Acresce ainda o contencioso que a ABRroxo mantém há vários anos com a empresa Águas Públicas do Alentejo (APA). A água que esta entidade capta na albufeira do Roxo para garantir o abastecimento público das populações de Beja e Aljustrel não é paga. Mas, pela primeira vez, a associação de regantes vai ter de requisitar água à Empresa de Desenvolvimento e Infraestruturas do Alqueva (EDIA), para abastecer o seu sistema de rega. Resta saber “ se os agricultores vão ter de pagar a água que a APA vai retirar do Roxo para abastecer o consumo público”.  

A Fenareg prevê que “mais de 40.000 hectares de culturas regadas poderão não ter água para esta campanha de rega de 2016”, destacando que, “mais de um terço das culturas são permanentes (olival, amendoal e outras árvores de fruta, vinha, etc). As áreas de produção de arroz de Alcácer do Sal “estão também em causa”, adverte esta organização.

O abastecimento público também está ameaçado com a escassez de água. Em Castro Verde a câmara local já determinou o encerramento de todos os fontanários públicos “devido ao período de seca” e para evitar “o desperdício e consumos exagerados de água”, justificou ao PÚBLICO o presidente da Câmara, Francisco Duarte. O autarca garante que a situação “ainda não é preocupante” mas admite que o “período de seca que se avizinha” possa impor restrições.

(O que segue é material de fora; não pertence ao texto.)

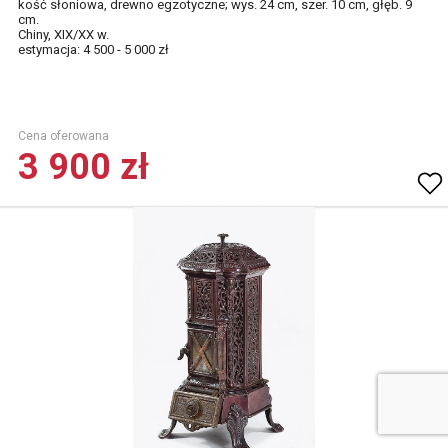
kość słoniowa, drewno egzotyczne; wys. 24 cm, szer. 10 cm, głęb. 9
cm.
Chiny, XIX/XX w.
estymacja: 4 500 - 5 000 zł
Cena oferowana
3 900 zł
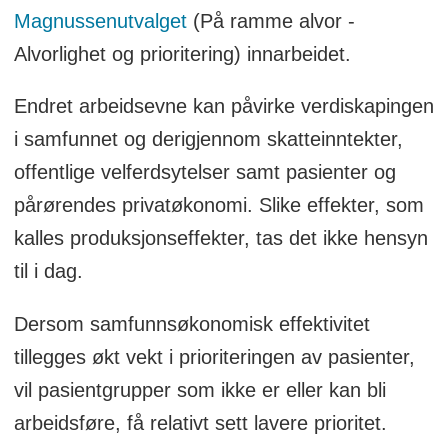
Magnussenutvalget
(På ramme alvor -
Alvorlighet og prioritering) innarbeidet.
Endret arbeidsevne kan påvirke verdiskapingen
i samfunnet og derigjennom skatteinntekter,
offentlige velferdsytelser samt pasienter og
pårørendes privatøkonomi. Slike effekter, som
kalles produksjonseffekter, tas det ikke hensyn
til i dag.
Dersom samfunnsøkonomisk effektivitet
tillegges økt vekt i prioriteringen av pasienter,
vil pasientgrupper som ikke er eller kan bli
arbeidsføre, få relativt sett lavere prioritet.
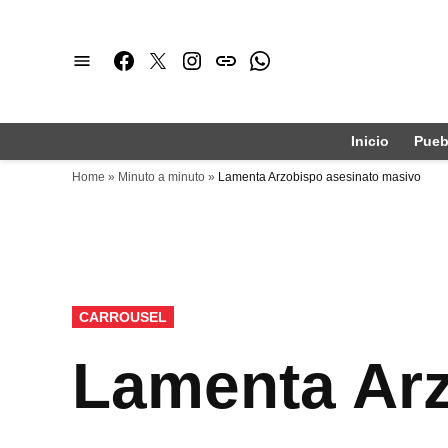
Saltar
al
Facebook
Twitter
Instagram
issuu
Whatsapp
contenido
Inicio
Pueb
Home
»
Minuto a minuto
»
Lamenta Arzobispo asesinato masivo
PUBLICADO
CARROUSEL
EN
Lamenta Arz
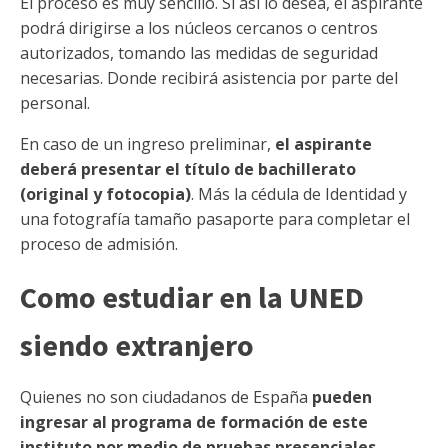
El proceso es muy sencillo. Si así lo desea, el aspirante
podrá dirigirse a los núcleos cercanos o centros
autorizados, tomando las medidas de seguridad
necesarias. Donde recibirá asistencia por parte del
personal.
En caso de un ingreso preliminar,
el aspirante
deberá presentar el título de bachillerato
(original y fotocopia)
. Más la cédula de Identidad y
una fotografía tamaño pasaporte para completar el
proceso de admisión.
Como estudiar en la UNED
siendo extranjero
Quienes no son ciudadanos de España
pueden
ingresar al programa de formación de este
instituto por medio de pruebas presenciales
,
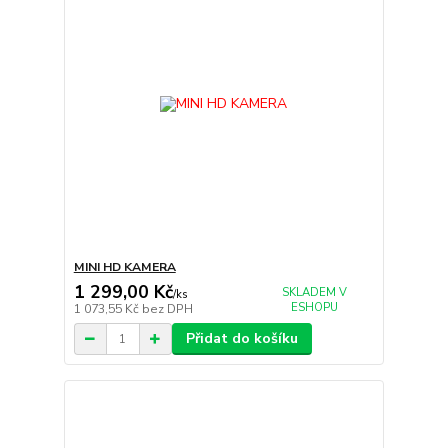
MINI HD KAMERA
1 299,00 Kč
SKLADEM V
/
ks
ESHOPU
1 073,55 Kč
bez DPH
Přidat do košíku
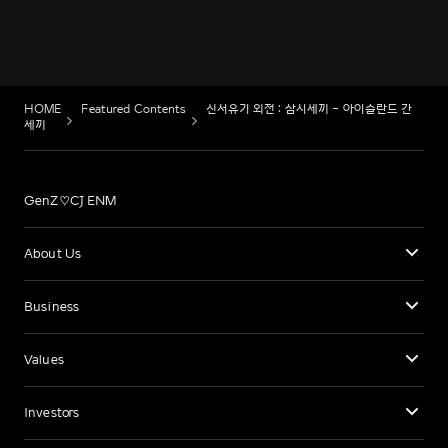
HOME
Featured Contents
신서유기 외전 : 삼시세끼 - 아이슬란드 간
세끼
GenZ♡CJ ENM
About Us
Business
Values
Investors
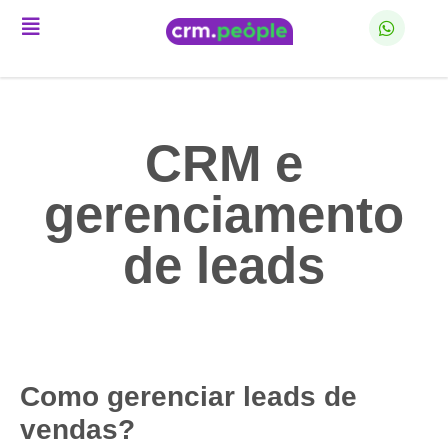
CRM e
gerenciamento
de leads
Como gerenciar leads de
vendas?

Daí as decisões que a autarquia tomou no sentido de “racionalizar” os consumos por recear que o próximo Verão possa ser marcado por cenários de escassez. Com efeito, é a partir da barragem do Monte da Rocha, cuja albufeira apresenta um volume de apenas 34 milhões de metros cúbicos, (capacidade de 104 milhões de metros cúbicos de água) que são abastecidos, para além de Castro Verde, os concelhos de Ourique e Almodôvar.  

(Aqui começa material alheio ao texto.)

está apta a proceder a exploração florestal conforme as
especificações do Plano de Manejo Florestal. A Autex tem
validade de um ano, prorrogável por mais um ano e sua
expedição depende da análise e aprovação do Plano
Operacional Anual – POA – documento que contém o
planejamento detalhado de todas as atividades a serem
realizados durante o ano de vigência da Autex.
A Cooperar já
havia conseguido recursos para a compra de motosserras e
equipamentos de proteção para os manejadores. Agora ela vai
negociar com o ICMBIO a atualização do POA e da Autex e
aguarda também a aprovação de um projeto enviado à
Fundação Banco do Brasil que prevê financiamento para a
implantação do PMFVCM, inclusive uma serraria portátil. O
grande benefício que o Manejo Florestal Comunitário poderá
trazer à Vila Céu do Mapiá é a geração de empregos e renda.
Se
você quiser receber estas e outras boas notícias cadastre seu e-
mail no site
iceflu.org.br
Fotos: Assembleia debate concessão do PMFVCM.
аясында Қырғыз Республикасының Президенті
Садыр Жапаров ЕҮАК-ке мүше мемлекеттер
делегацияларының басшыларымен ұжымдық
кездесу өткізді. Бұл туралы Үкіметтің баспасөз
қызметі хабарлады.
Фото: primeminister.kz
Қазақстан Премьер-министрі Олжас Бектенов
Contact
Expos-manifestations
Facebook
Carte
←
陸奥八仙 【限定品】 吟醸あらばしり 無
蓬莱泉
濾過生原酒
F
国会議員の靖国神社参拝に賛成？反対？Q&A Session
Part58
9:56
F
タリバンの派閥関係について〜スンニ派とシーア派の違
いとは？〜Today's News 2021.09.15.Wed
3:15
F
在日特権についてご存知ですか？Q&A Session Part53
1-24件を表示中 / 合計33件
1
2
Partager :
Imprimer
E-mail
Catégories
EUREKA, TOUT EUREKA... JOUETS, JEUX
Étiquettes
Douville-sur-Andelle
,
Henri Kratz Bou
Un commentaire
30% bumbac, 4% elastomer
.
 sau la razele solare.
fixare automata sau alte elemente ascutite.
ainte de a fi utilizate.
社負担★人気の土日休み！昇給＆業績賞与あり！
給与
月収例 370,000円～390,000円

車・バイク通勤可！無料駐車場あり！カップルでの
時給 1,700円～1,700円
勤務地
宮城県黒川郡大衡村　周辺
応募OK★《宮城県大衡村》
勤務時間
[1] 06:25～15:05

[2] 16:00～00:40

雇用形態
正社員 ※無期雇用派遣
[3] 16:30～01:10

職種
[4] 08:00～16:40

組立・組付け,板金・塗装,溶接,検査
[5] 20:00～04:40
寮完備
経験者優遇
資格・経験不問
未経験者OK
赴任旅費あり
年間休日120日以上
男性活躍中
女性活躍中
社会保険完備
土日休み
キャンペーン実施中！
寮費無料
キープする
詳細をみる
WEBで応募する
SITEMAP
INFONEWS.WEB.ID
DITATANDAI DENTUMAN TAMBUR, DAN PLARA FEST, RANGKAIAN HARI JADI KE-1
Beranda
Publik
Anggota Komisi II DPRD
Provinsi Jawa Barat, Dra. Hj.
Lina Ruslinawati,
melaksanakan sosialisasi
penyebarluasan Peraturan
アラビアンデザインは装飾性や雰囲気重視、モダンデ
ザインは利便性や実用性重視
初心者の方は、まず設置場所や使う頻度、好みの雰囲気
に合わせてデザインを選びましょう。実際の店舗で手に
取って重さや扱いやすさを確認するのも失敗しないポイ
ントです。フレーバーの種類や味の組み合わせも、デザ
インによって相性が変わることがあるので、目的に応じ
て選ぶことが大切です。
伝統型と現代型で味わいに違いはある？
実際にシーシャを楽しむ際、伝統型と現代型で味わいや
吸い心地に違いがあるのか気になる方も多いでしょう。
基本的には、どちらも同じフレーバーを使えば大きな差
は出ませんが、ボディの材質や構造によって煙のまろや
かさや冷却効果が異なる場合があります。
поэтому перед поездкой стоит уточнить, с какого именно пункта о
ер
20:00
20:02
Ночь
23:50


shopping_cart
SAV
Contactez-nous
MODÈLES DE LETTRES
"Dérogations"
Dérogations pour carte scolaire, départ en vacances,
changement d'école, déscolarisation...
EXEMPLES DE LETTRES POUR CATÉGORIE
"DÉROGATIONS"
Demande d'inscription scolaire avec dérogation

Em Mértola já foi necessário recorrer “pontualmente”, no final do Inverno, aos auto-tanques para abastecer pequenas povoações mais isoladas da margem direita do Guadiana, confirmou ao PÚBLICO o presidente da Câmara, Jorge Rosa. O problema pode vir a agudizar-se no próximo Verão dado existirem aglomerados populacionais que ainda não estão ligados ao sistema de abastecimento suportado pela barragem do Enxoé que abastece Mértola e Serpa.

Mais “preocupante” é a situação dos criadores de gado, refere o autarca, realçando a falta de água nas pequenas charcas e barragens utilizadas para o abeberamento do gado e que neste momento “ou estão secas ou cobertas de lodo”. Jorge Rosa admite que o problema da falta de água se vai colocar “com mais intensidade” nos meses que se seguem.

Entretanto a Fenareg já solicitou uma audiência com o Ministro da Agricultura.

A nível nacional, segundo dados do Sistema Nacional dos Recursos Hídricos, das 60 albufeiras monitorizadas, 28 apresentam disponibilidades hídricas superiores a 80% do volume total e cinco têm disponibilidades inferiores a 40%. Os armazenamentos de Março de 2016 por bacia hidrográfica apresentam-se inferiores às médias históricas para este mês - com destaque para a do Sado -, com excepção das bacias do Lima, Cávado/Ribeiras Costeiras, Ave, Douro e Tejo, que estão acima da média.